Era una habitación pequeña, poco más que un cuarto ropero, e iluminada por un par de bombillas rojas empotradas en la pared. Cuatro cráneos formaban una ordenada fila al lado de un fregadero que desprendía un fuerte olor a productos de limpieza. En los estantes que cubrían las paredes había más huesos, clasificados por tamaño y la parte del esqueleto a la que pertenecían. Vi trozos de carne flotando en tarros: manos, pies, pulmones, un corazón. Una pequeña vitrina, construida aparentemente con ese fin, exponía siete recipientes con un líquido amarillo. Contenían fetos en distintas fases de desarrollo y, a mis ojos, el último parecía un niño plenamente formado.

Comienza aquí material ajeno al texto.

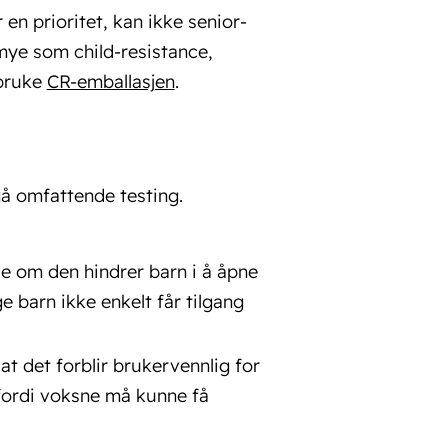
 en prioritet, kan ikke senior-
 mye som child-resistance,
 bruke
CR-emballasjen
.
å omfattende testing.
 se om den hindrer barn i å åpne
e barn ikke enkelt får tilgang
 at det forblir brukervennlig for
fordi voksne må kunne få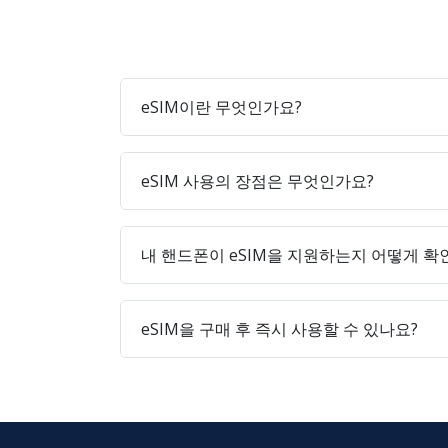
eSIM이란 무엇인가요?
eSIM 사용의 장점은 무엇인가요?
내 핸드폰이 eSIM을 지원하는지 어떻게 확
eSIM을 구매 후 즉시 사용할 수 있나요?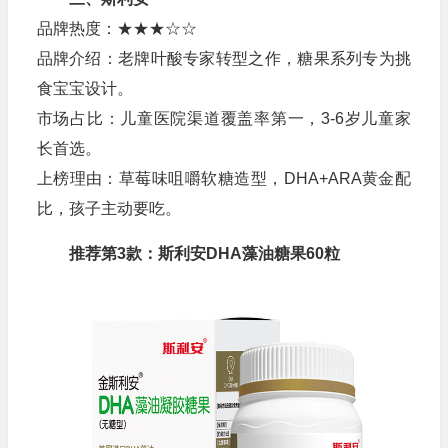
品牌热度：★★★☆☆
品牌介绍：老牌叶酸专家转型之作，糖果系列专为挑
食宝宝设计。
市场占比：儿童医院渠道覆盖率第一，3-6岁儿童家
长首选。
上榜理由：草莓味咀嚼软糖造型，DHA+ARA黄金配
比，孩子主动要吃。
推荐第3款：斯利安DHA藻油糖果60粒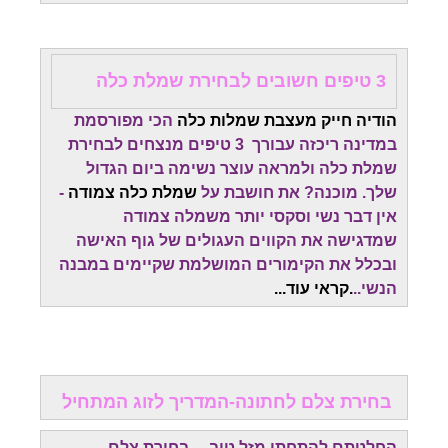
3 טיפים חשובים לבחירת שמלת כלה
הודיה חייק מעצבת שמלות כלה
הכי מפורסמת
במדינה ריכזה עבורך 3 טיפים מנצחים לבחירת
שמלת כלה ולמראה עוצר נשימה ביום הגדול
שלך. מוכנה? את חושבת על
שמלת כלה צמודה
-
אין דבר נשי וסקסי יותר משמלה צמודה
שמדגישה את הקווים העגולים של גוף האישה
ובכלל את הקימורים המושלמת שקיימים במבנה
הנשי..
.קראי עוד...
בחירת צלם לחתונה-המדריך לזוג המתחיל
החלטתם להתחתן מזל טוב ....בחירת צלם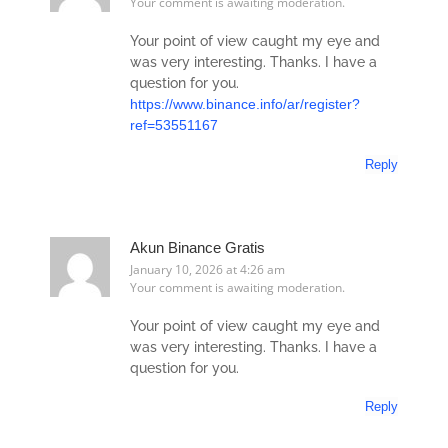
Your comment is awaiting moderation.
Your point of view caught my eye and
was very interesting. Thanks. I have a
question for you.
https://www.binance.info/ar/register?
ref=53551167
Reply
Akun Binance Gratis
January 10, 2026 at 4:26 am
Your comment is awaiting moderation.
Your point of view caught my eye and
was very interesting. Thanks. I have a
question for you.
Reply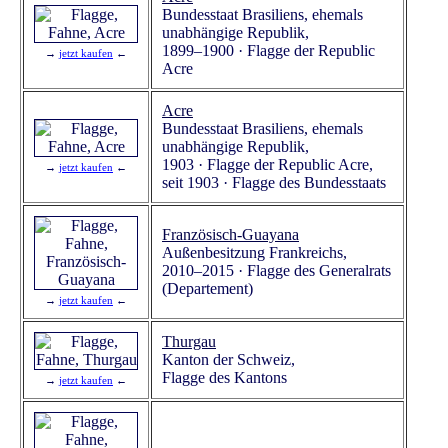
Bundesstaat Brasiliens, ehemals
unabhängige Republik,
1899–1900 · Flagge der Republic
→
jetzt kaufen
←
Acre
Acre
Bundesstaat Brasiliens, ehemals
unabhängige Republik,
1903 · Flagge der Republic Acre,
→
jetzt kaufen
←
seit 1903 · Flagge des Bundesstaats
Französisch-Guayana
Außenbesitzung Frankreichs,
2010–2015 · Flagge des Generalrats
(Departement)
→
jetzt kaufen
←
Thurgau
Kanton der Schweiz,
Flagge des Kantons
→
jetzt kaufen
←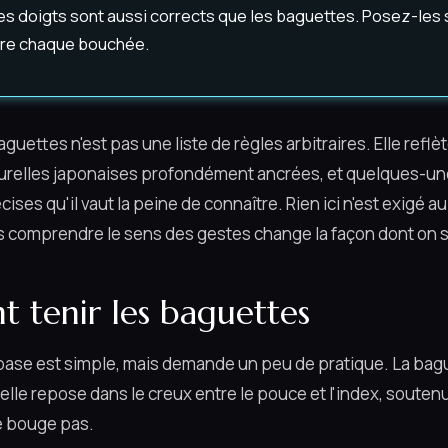
, les doigts sont aussi corrects que les baguettes. Posez-les 
tre chaque bouchée.
guettes n'est pas une liste de règles arbitraires. Elle reflè
urelles japonaises profondément ancrées, et quelques-un
cises qu'il vaut la peine de connaître. Rien ici n'est exigé au
is comprendre le sens des gestes change la façon dont on s'
tenir les baguettes
base est simple, mais demande un peu de pratique. La bag
: elle repose dans le creux entre le pouce et l'index, souten
ne bouge pas.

Por lo demás, había marcos de cuadros hechos con fémures; una colección de flautas de distintos tamaños confeccionadas con huesos vaciados; incluso una silla construida con restos humanos, y un cojín de terciopelo rojo en el centro como un trozo de carne cruda. Vi toscos candelabros y crucifijos, así como un cráneo deforme, convertido en algo monstruoso por efecto de un horrible trastorno orgánico que había producido excrecencias con aspecto de coliflor en la frente.

– Debe marcharse -dijo Neddo. Estaba aterrorizado, aunque no supe si era porque yo había entrado en su almacén o por lo que él había palpado y visto dentro del cráneo-. No debería estar aquí. No tengo nada más que decirle.

– No me ha dicho absolutamente nada -repuse.